M. Mörgeli fait l'objet d'une plainte pénale pour atteinte à l'honneur déposée par le journaliste Frank A. Meyer. Début avril 2006, il a signé dans la Weltwoche une colonne dans laquelle il affirme notamment que, dans les « manifestes anticapitalistes » que M. Meyer publie régulièrement, celui-ci utilise un « vocabulaire nazi ». Les lignes de M. Mörgeli contiennent un parallèle entre la description faite par M. Meyer des « managers globalisés, sans racines et avides » et la « haine de petits-bourgeois » manifestée par le peuple allemand au milieu du siècle passé contre la « juiverie mondiale »Traduction. Texte original allemand publié par M. Mörgeli (extrait incriminé) : « [..] feuert er [Meyer] im Wochentakt antikapitalistische Manifeste ab. [...] Mal vergreift er sich am Nazi-Vokabular, wenn er über den ,globalisierten Manager' herzieht, der keine Wurzeln schlage und nur hinter dem Geld her sei. Mit dem gleichen Kleinbürgerhass geiferten die Deutschen gegen das ,Weltjudentum' und schufen das Bild vom ,ewigen Juden', der getrieben, wurzellos, geldgierig die Gesellschaft zerstöre. » (Weltwoche n° 14 du 6 avril 2006, p. 24).

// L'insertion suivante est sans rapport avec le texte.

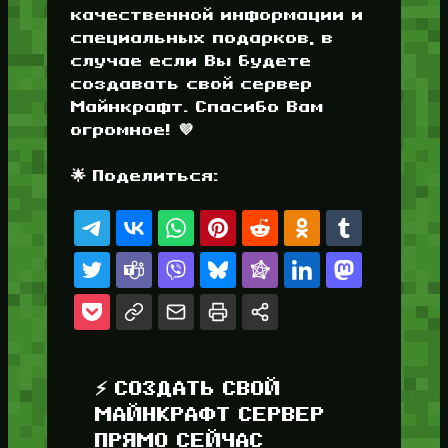
качественной информации и
специальных подарков, в
случае если Вы будете
создавать свой сервер
Майнкрафт. Спасибо Вам
огромное! 💜
🌟 Поделиться:
⚡ СОЗДАТЬ СВОЙ
МАЙНКРАФТ СЕРВЕР
ПРЯМО СЕЙЧАС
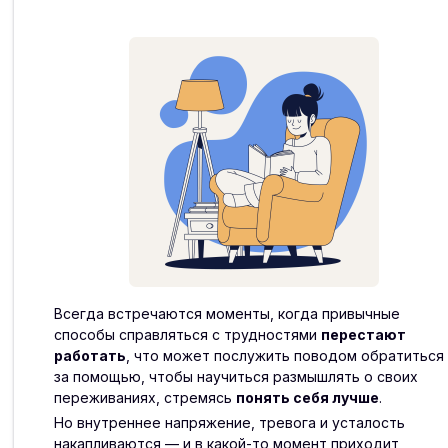
Всегда встречаются моменты, когда привычные
способы справляться с трудностями
перестают
работать
, что может послужить поводом обратиться
за помощью, чтобы научиться размышлять о своих
переживаниях, стремясь
понять себя лучше
.
Но внутреннее напряжение, тревога и усталость
накапливаются — и в какой-то момент приходит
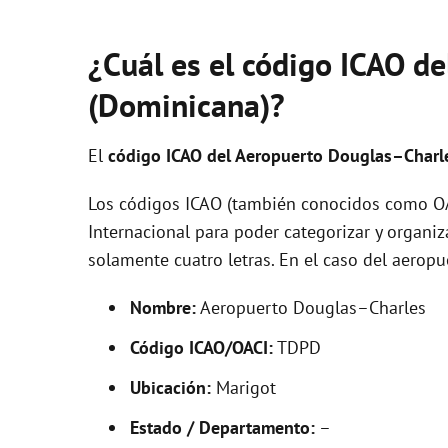
¿Cuál es el código ICAO d
(Dominicana)?
El
código ICAO del
Aeropuerto Douglas–Char
Los códigos ICAO (también conocidos como OAC
Internacional para poder categorizar y organi
solamente cuatro letras. En el caso del aero
Nombre:
Aeropuerto Douglas–Charles
Código ICAO/OACI:
TDPD
Ubicación:
Marigot
Estado / Departamento:
–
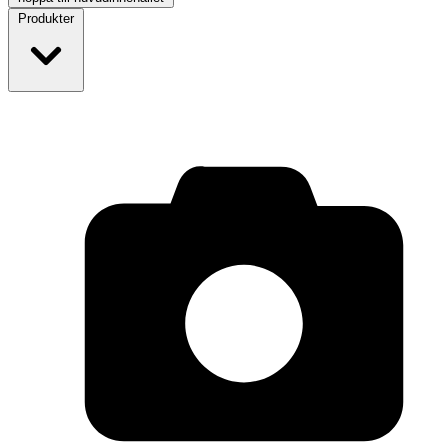
Produkter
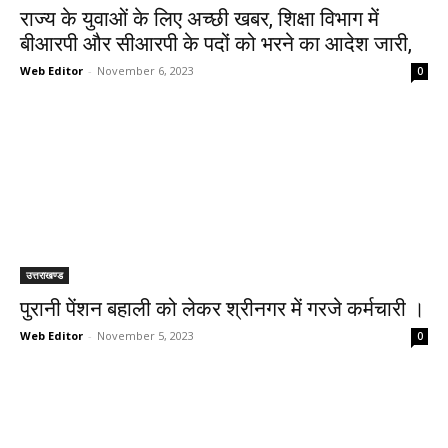
राज्य के युवाओं के लिए अच्छी खबर, शिक्षा विभाग में
बीआरपी और सीआरपी के पदों को भरने का आदेश जारी,
Web Editor
-
November 6, 2023
0
उत्तराखण्ड
पुरानी पेंशन बहाली को लेकर श्रीनगर में गरजे कर्मचारी ।
Web Editor
-
November 5, 2023
0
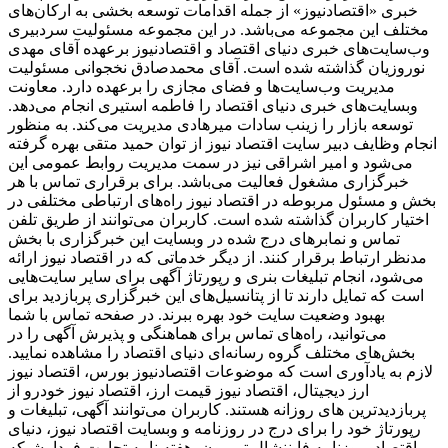
خبری «اقتصادنیوز» از جمله اقدامات توسعه بخشی به ارکان‌های
مختلف این مجموعه می‌باشد. در این مجموعه مسئولیت سردبیری
وب‌سایت‌های خبری دنیای اقتصاد و اقتصادنیوز برعهده آقای مهدی
نوروزیان گذاشته شده است. آقای محمدصادق نخجوانی مسئولیت
مدیریت وب‌سایت‌ها و فضای مجازی را برعهده دارد. معاونت
وبسایت‌های خبری دنیای اقتصاد را فاطمه استیری انجام می‌دهد.
توسعه بازار را زینب سادات میرهادی مدیریت می‌کند. به منظور
انجام وظایف دبیر سایت اقتصاد نیوز از توان حمید متقی بهره گرفته
می‌شود و امیر اشراقی نیز در سمت مدیریت روابط عمومی این
خبرگزاری مشغول فعالیت می‌باشد. برای برقراری تماس با هر
بخش و مسئول مربوطه در اقتصاد نیوز راه‌های ارتباطی مختلفی در
اختیار کاربران گذاشته شده است. کاربران می‌توانند از طریق تلفن
تماس و نمابرهای درج شده در وبسایت این خبرگزاری با بخش
مدنظر ارتباط برقرار کنند. از دیگر خدماتی که در اقتصاد نیوز ارائه
می‌شود، انجام تبلیغات بنری و رپورتاژ آگهی برای سایر سایت‌هایی
است که تمایل دارند تا از پتانسیل‌های این خبرگزاری پربازدید برای
بهبود وضعیت سایت خود بهره ببرند. در صفحه تماس با شما
می‌توانید، راه‌های تماس برای هماهنگی و پذیرش آگهی را در
بخش‌های مختلف گروه رسانه‌ای دنیای اقتصاد را مشاهده نمایید.
لازم به یادآوری است که موضوعات اقتصادنیوز بورس، اقتصاد نیوز
ارز دیجیتال، اقتصاد نیوز قیمت ارز، اقتصاد نیوز خودرو از
پربازدیدترین های روزانه هستند. کاربران می‌توانند آگهی، تبلیغات و
رپورتاژ خود را برای درج در روزنامه و وبسایت اقتصاد نیوز، دنیای
اقتصاد، روزنامه فایننشال تریبیون، هفته نامه تجارت فردا، شبکه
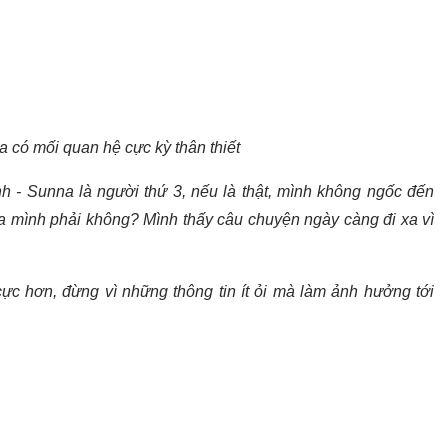
 có mối quan hệ cực kỳ thân thiết
h - Sunna là người thứ 3, nếu là thật, mình không ngốc đến
ủa mình phải không? Mình thấy câu chuyện ngày càng đi xa vì
ực hơn, đừng vì những thông tin ít ỏi mà làm ảnh hưởng tới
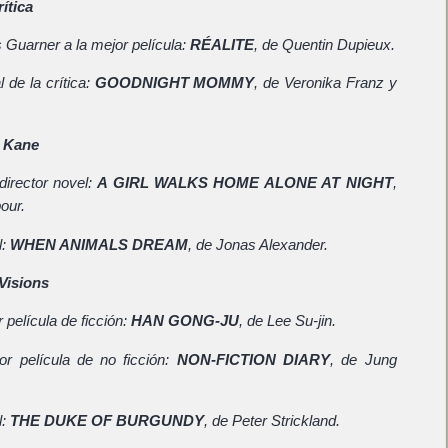
ítica
 Guarner a la mejor película:
RÉALITE
, de Quentin Dupieux.
 de la crítica:
GOODNIGHT MOMMY
, de Veronika Franz y
n Kane
director novel:
A GIRL WALKS HOME ALONE AT NIGHT
,
our.
l:
WHEN ANIMALS DREAM
, de Jonas Alexander.
Visions
 película de ficción:
HAN GONG-JU
, de Lee Su-jin.
or película de no ficción:
NON-FICTION DIARY
, de Jung
l:
THE DUKE OF BURGUNDY
, de Peter Strickland.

La commission propose par 11 voix contre 6, avec 2 abstentions, d'entrer en matière sur la demande de lever l'immunité. La majorité de la commission estime en effet qu'il existe un lien entre les lignes de M. Mörgeli et « ses fonctions ou ses activités parlementaires » (art. 17 al. 1 de la Loi sur le Parlement ; RS 171.10) : le texte publié dans la Weltwoche porte la mention de la qualité de conseiller national de M. Mörgeli, celui-ci n'interviendrait pas dans ce périodique s'il n'était pas membre du Parlement et les sujets abordés, en particulier celui de la rémunération de la classe dirigeante dans l'économie, sont à la fois d'intérêt général et de nature politique. Toute pratique plus restrictive limiterait la nécessaire liberté des parlementaires de s'exprimer sur de tels sujets. Une minorité considère au contraire que les propos de M. Mörgeli à l'encontre de M. Meyer n'ont pas de lien avec son mandat de parlementaire ; dans de telles circonstances, l'immunité serait un privilège sans justification suffisante. La minorité souhaite exiger un lien plus clair et direct entre les propos litigieux et les fonctions ou les activités du parlementaire que dans le cas présent.
Sur le fond, la commission propose sans opposition de ne pas lever l'immunité : entre des personnages publics aux idées opposées des échanges vifs sont admissibles. Par ailleurs, M. Mörgeli n'a pas traité M. Meyer de « nazi » mais s'est contenté de lui reprocher d'utiliser « un vocabulaire nazi ». Dans ces circonstances, la commission estime que l'intérêt à la poursuite pénale ne l'emporte pas sur celui du bon fonctionnement du Parlement.
La commission a par ailleurs poursuivi l'examen par article du projet de Code de procédure pénale (05.092 Procédure pénale. Unification; projet 1). Elle informera sur les décisions prises lorsqu'elle aura terminé l'examen de cet objet.
La Commission des affaires juridiques a siégé les 26 et 27 avril 2007 sous la présidence du Conseiller national Daniel Vischer (G, ZH) et en présence du Conseiller fédéral Christoph Blocher.